Are you prepared for a higher interest rate on your mortgage next year?

Earlier this month, the U.S. Federal Reserve raised its benchmark interest rate from 0.5% to 0.75%. Mortgage rates have followed in lockstep, hitting levels not seen in more than two years.

And they could be going higher.

Economists at BMO Capital Markets say the Fed is probably going to look at two more interest rate hikes next year, bringing the benchmark rate to 1.25%. The Fed itself is projecting three hikes. For anyone with a fixed-rate mortgage, there’s probably little to worry about. But if you’re variable, or even refinancing a fixed-rate, be prepared to pay more.

There’s already evidence out there that Americans are bracing for more expensive mortgages. Data from shows that mortgage applications have spiked this month — an unusual event, as most Americans are too busy preparing for the holiday season this time of year to be house hunting.

Check out the graph below, originally reported by The Wall Street Journal.

While anyone planning to buy a home is no doubt closely studying mortgage rates, they should also be watching the bond market. Bond yields determine mortgage rates, and if recent moves are any indication, yields are going higher.
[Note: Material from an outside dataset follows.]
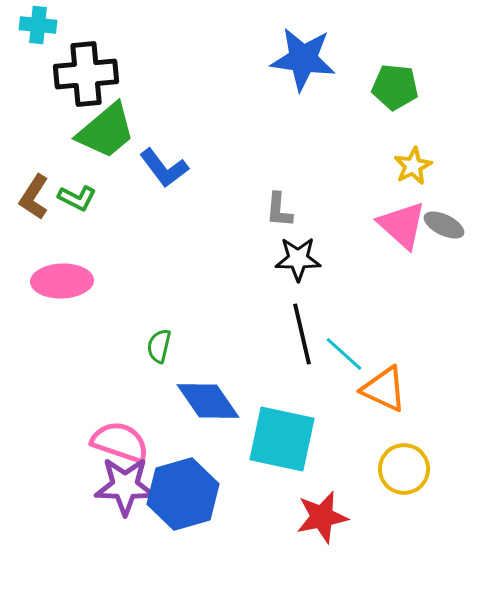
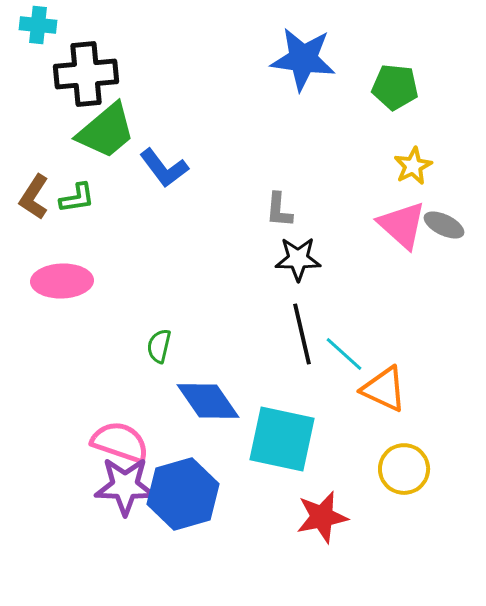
green L-shape: rotated 36 degrees counterclockwise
The two-year U.S. Treasury bond recently saw its yield rise 35 basis points to 1.2% — the highest mark in more than seven years.
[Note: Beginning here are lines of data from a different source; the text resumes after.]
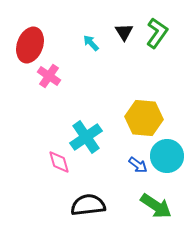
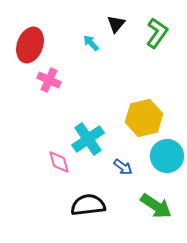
black triangle: moved 8 px left, 8 px up; rotated 12 degrees clockwise
pink cross: moved 4 px down; rotated 10 degrees counterclockwise
yellow hexagon: rotated 18 degrees counterclockwise
cyan cross: moved 2 px right, 2 px down
blue arrow: moved 15 px left, 2 px down
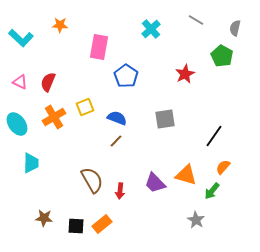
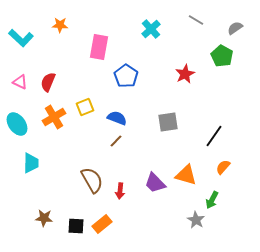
gray semicircle: rotated 42 degrees clockwise
gray square: moved 3 px right, 3 px down
green arrow: moved 9 px down; rotated 12 degrees counterclockwise
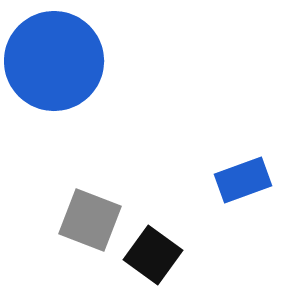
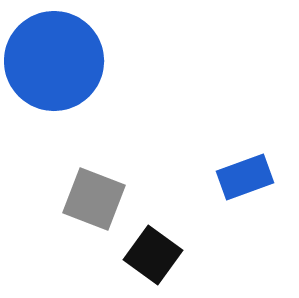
blue rectangle: moved 2 px right, 3 px up
gray square: moved 4 px right, 21 px up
Another factor that could push interest rates even higher next year is the presidency of Donald Trump, whose policies are seen as potentially inflationary — which could force the Fed to hike interest rates even faster. (For anyone who might have slept through their Economics 101 class, inflation refers to rising prices for goods and services — something that happens when demand for those things goes up. Because Trump’s policies focus on growing the economy, the expectation is wages and job availability will rise as a result, sparking more demand.)

Either way, if you’re in the market for a mortgage next year, you’re going to have to think long and hard about going with a fixed-rate or a variable-rate. For the last decade, variable has easily been the better call. But that could change if interest rates keep creeping up.